Page 99
Story: Of Mischief and Mages
The woman patted my head, a clever sort of smile on her face. “Prince Kagesh. What is all this?”
He blanched as she circled him. “N-Nothing. Just games.”
“I see,” she said. “Well, it is so fortunate I have found you both. I am in dire need of additional hands for a task.”
Kage glanced at me, then back at the woman—I knew she was my mother. The way she winked, the way she smelled, it was her.
“I’m honored to help, Lady Ravenwood.”
My mother clapped her hands together. “Wonderful.”
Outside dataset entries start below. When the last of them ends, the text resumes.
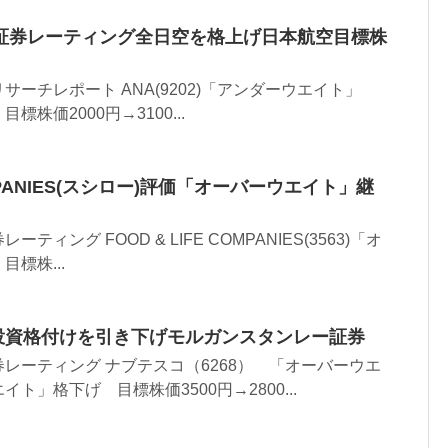
証券レーティング全日空を格上げ日本航空目標株
ーチレポート ANA(9202)「アンダーウエイト」
株価2000円→3100...
COMPANIES(スシロー)評価「オーバーウエイト」継
ィング FOOD & LIFE COMPANIES(3563)「オ
標株...
A投資格付けを引き下げモルガンスタンレー証券
レーティング ナブテスコ（6268） 「オーバーウエ
ト」格下げ 目標株価3500円→2800...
Not more than an hour later, Kage frowned where we stood shoulder to shoulder, reaching our slender arms into a tube, dragging out putrid clumps of waste from the stables.
“Can’t have the water to the hogs backed up.” From the stoop ofthe palace, my mother stood beside another woman—hair like the sun, clad in a vibrant blue gown, with a crystal circlet around her head. She looked a great deal like the sleeping queen.
Together they snickered, as though they’d played the worlds grandest trick.
“This is your fault,” Kage grumbled, his voice cracking.
It was delightful to mock the prince over the change in his deepening voice, but today I could not even find the joy. “It is not, you stupid prince. If you’d just leave me alone.”
“Me?” His mouth dropped. “I was reading, minding my own damn thoughts, then you and Gwyn came in and started mocking my book. My father gave it to me, Ravenwood.”
“Well . . .” I struggled to find the rebuttal. “I’msorry. That was unkind.”
“Yeah, well . . .” Kage huffed and dropped another pile of debris at his side. “I shouldn’t have dumped ink on your boots, I suppose.”
For the first time, it seemed we did not know what insults to sling. Unsettling to us both and for the rest of the torturous chore, we worked in silence until shadows dragged my mind into another moment, drearier than before.
Kage, a little broader, a little older now, pressed his brow to one of the shelves near a newly placed heartstone box in the tomb, a tear on his cheek.
He didn’t see me approach until I was right behind him.
“Not today, Ravenwood,” he said in a broken rasp.
“My heart aches about Beth. I am sorry she is gone.” I rested a palm on his back, and whispered, “I won’t tell a soul if you wish to cry.”
The smoked shattered the tomb at his first rough sob.
Another moment, another memory. This time, I stood in a dusty gray tunic between my mother and a man with russet hair to his shoulders—my father. They were dressed in their fine clothes, beaming as I was summoned to a raised dais.
A line of seers and the king’s high-ranking Soturi towered above me.
“Adira of House Ravenwood,” one man boomed. Thick bear furdraped over his shoulders, and it was pinned with a golden eagle in flight. “Do you vow to honor the call of the Soturi?”
I dipped my chin, a prickle on my back, as though already anticipating the bite of pain that would come from earning my brand.
“Do you vow fealty to your kingdom, your people, and to only use the violence in your abilities for the defense of this land.”
“I do, Lord Bakkur.”
The king’s leading Soturi during the war. Somehow, I knew he’d fallen on a battlefield of his choosing.
Bakkur grinned and stepped aside. “Then rise, Soturi Ravenwood, and accept your charm from Soturi Wilder, meant to aid and strengthen you as you grow the goddess-blessed magic in your blood.”
I held my breath as Kage approached. When Cy whispered in my ear before studies broke for Harvesttide that the prince was to be the forger of my charm, my stomach tightened in a way I did not understand.
Kage held my stare. I frowned in return. I would cut off all his stupid hair if he commissioned something to taunt me.